# Designing a Relational Database
My first project for creating a relational database for my research during my doctorial studies was a very difficult experience. Sometime after the successful completeion of my studies, I was faced with a task to design and create an RDB for a client. Going through my notes and reading around to find a simplar approach to perform the task, I chance on a tutoria by [Craig Dickson](https://towardsdatascience.com/designing-a-relational-database-and-creating-an-entity-relationship-diagram-89c1c19320b2), one of my favoriate data science gurus. Combining my notes with that of Craig's tutorial was a game changer for me. I present the amalgamated approach using Craig's data. I will also present a Part II later using data pulled from Kaggle to complete the series. But first let's get some basics of RDB.

### Relational Database Management System
We consider a RDB as a type of database that stores and provides access to data points that are related to one another. So we can create and manage (read, update and delete the information in the RDB) using a Relational Database Management System (RDBMS). 

### The RDBMSs Used
We use Microsoft SQl Server (and MySQL) because it is open source, hence free, although the manay other examples like Oracle, and PostgreSQL can be applied. Each of these are different so the SQL code written for one cannot be used for the other without making some modifications.

Within the RDB, would be records of various formats, some of which are stored in tables (eg. Excel spreadsheets) where each column is an attribute (e.g customer name, product name, purchase cost, retail price) and each row represents a record (a particular item or instance which has those attributes).

#### RDB as Relational
The RDB is relational because there can be one or more relations between the data stored in the tables (*entities*). As a result these tables can be connected using specific (*primary and forign*) keys.

#### Primary Key, Foreign Keys, and Entity Relationships
Each record would have an attribute called the *Primary Key* like the `customer_ID` or `product_ID`, or combination of attributes called *composite key*, which uniquely identifies it. The unique identifier to use depends on the nature of the data and cannot be NULL.

We also have a `foreign key`, which store the relationship between two entities/variables, and can be estabished by mapping the *primary key* from one record in the database to a key in an entity in the same or another database. 

It is possible that each `customer_id` (*primary key*) may have multiple products associated with it. Where this is the case, we have a `1-to-N relationship` (1 customer having any number of relationship) between these entities. It is also likely that each product is associated with one and only one customer. 

The attribute of the relationship (i.e. number of entities an entity can have a relationship) is known as the `cardinality of the relationship`. We could therefore have a `1-to-N` or `N-to-M` (i.e. many to many). So if we attempt to store the key for a product on a customer table in the database, we store the foreign key on the table which is on the N side of a 1-to-N relationship.

#### Fundamentals to Consider when Creating RDB

- Each table must have a primary key which uniquely identifies each record in the table, 

- the primary key cannot be null.

- For each relationship in the RDB (`1-to-N relationship`) requires a foreign key to define that relationship.

### Designing the Database
Designing a databse involves the following steps.

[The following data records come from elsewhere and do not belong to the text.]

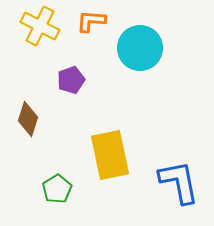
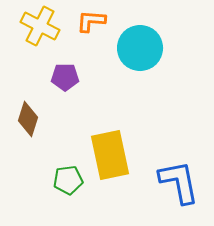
purple pentagon: moved 6 px left, 3 px up; rotated 20 degrees clockwise
green pentagon: moved 11 px right, 9 px up; rotated 24 degrees clockwise
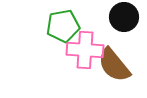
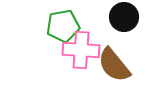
pink cross: moved 4 px left
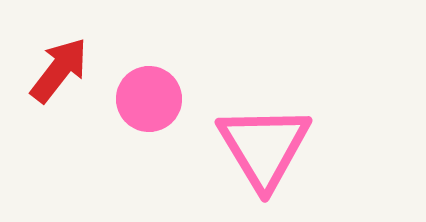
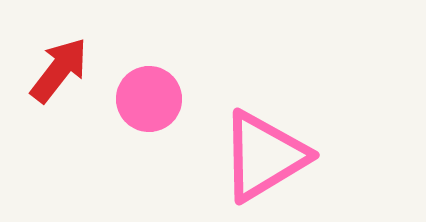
pink triangle: moved 9 px down; rotated 30 degrees clockwise
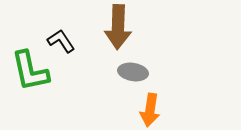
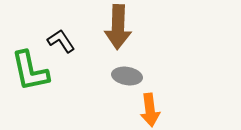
gray ellipse: moved 6 px left, 4 px down
orange arrow: rotated 16 degrees counterclockwise
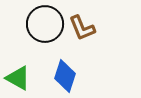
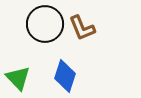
green triangle: rotated 16 degrees clockwise
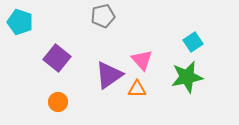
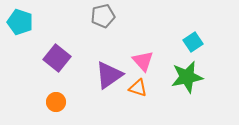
pink triangle: moved 1 px right, 1 px down
orange triangle: moved 1 px right, 1 px up; rotated 18 degrees clockwise
orange circle: moved 2 px left
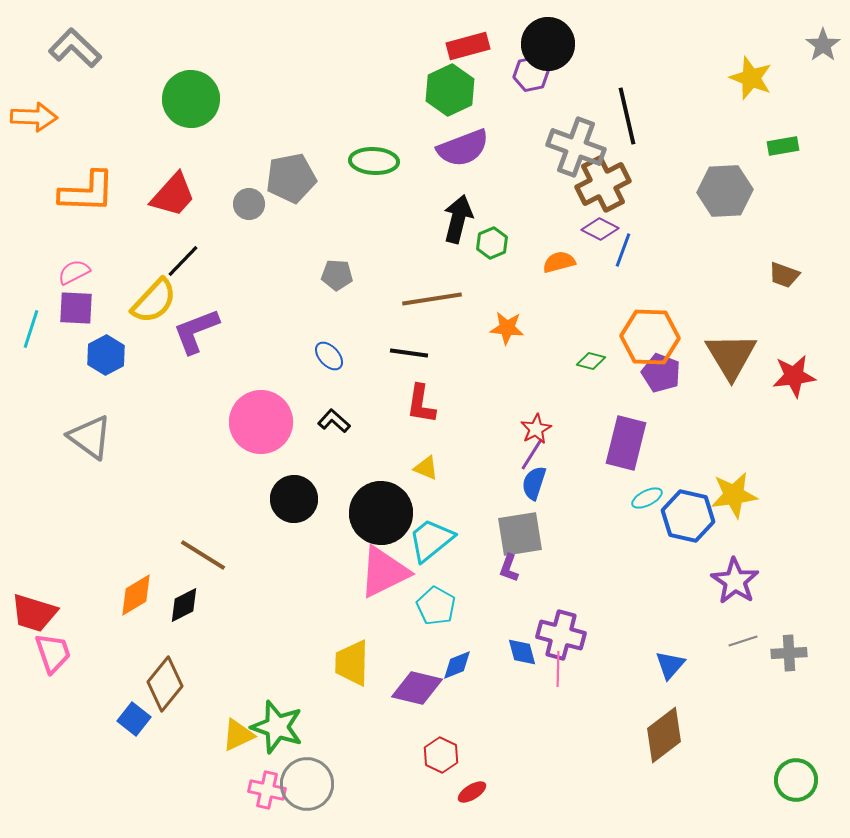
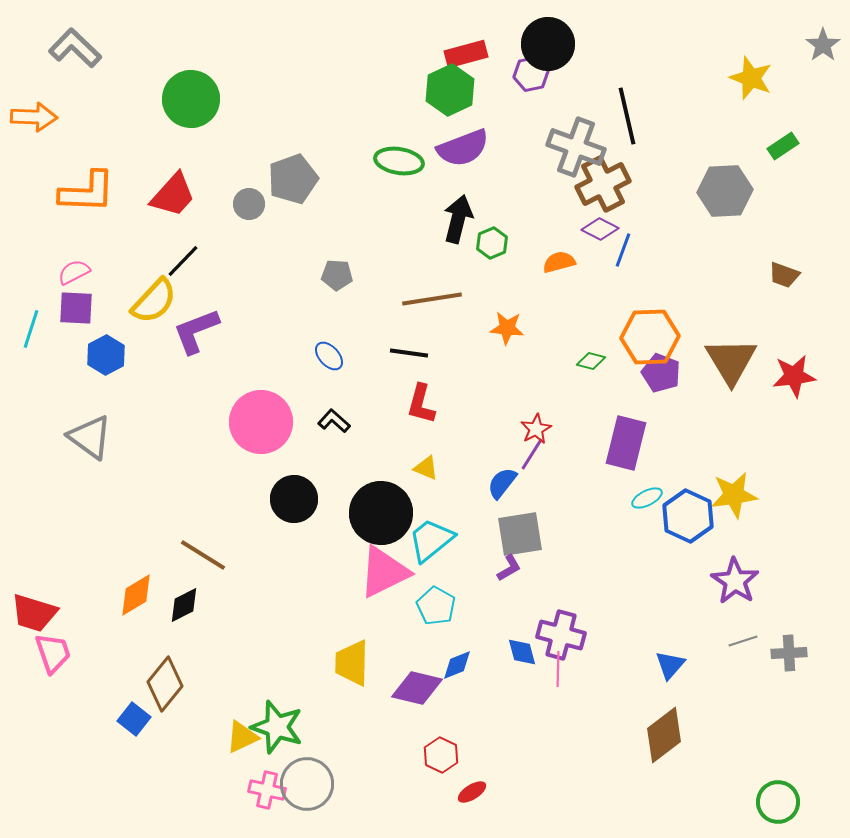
red rectangle at (468, 46): moved 2 px left, 8 px down
green rectangle at (783, 146): rotated 24 degrees counterclockwise
green ellipse at (374, 161): moved 25 px right; rotated 6 degrees clockwise
gray pentagon at (291, 178): moved 2 px right, 1 px down; rotated 9 degrees counterclockwise
orange hexagon at (650, 337): rotated 4 degrees counterclockwise
brown triangle at (731, 356): moved 5 px down
red L-shape at (421, 404): rotated 6 degrees clockwise
blue semicircle at (534, 483): moved 32 px left; rotated 20 degrees clockwise
blue hexagon at (688, 516): rotated 12 degrees clockwise
purple L-shape at (509, 568): rotated 140 degrees counterclockwise
yellow triangle at (238, 735): moved 4 px right, 2 px down
green circle at (796, 780): moved 18 px left, 22 px down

#### 1. Defining the Requirements
We consider what the database is wanted for since different requirements means different information structures, relationships, designs and implementations. Hence there is no one best implementation to solve a particular problem. However, there can be better solutions to solve different problems arising from the implimentation. Hence as we walk through with the design, we consider several questions.

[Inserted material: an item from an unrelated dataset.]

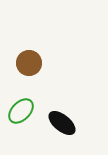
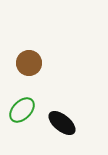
green ellipse: moved 1 px right, 1 px up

##### So what is our use case? 
We are going to create a relatively simple database for a language school based in Berlin, Germany. So we write down our requirements, or for the client/client's department database, get the requirements in written form from the end users of the database.

##### What information do they want to store? 
What types of entities do we need to create tables for (customers, orders, products, courses, website-clicks, data downloads, etc)? 

As with anything to do with taking advantage of data, to make our work most effective we need to think about what the use cases are and what our users are looking for.

Here are the requirements for our example database:

    1. The International Language School is a language training school.

    2. It offers language classes for corporate clients. 
    
    - The language classes can be conducted at the School, at the offices of the client, or any location the client may prefer. 
    
    3. The School employs teachers. 
    
    - A teacher may teach a single course or multiple courses.

    4. The school has clients (corporate clients). 
    
    - Each client may offer multiple courses via the school. 
    
    5. Clients offer courses to their employees, 
    
    - The employees have an option to participate or not.

    6. The courses are offered to the participants by the clients. 
    
    - Each course has one teacher at any given time.

    7. Participants in the courses are employees of the client companies (i.e. they work for the client companies). 
    
    - Each participant can be employed by one company at a time. 
    
    - The participants may be enrolled in more than one course.

The list of the requirements could be longer and more complex than this, but this one will give us the information we need to start building the database.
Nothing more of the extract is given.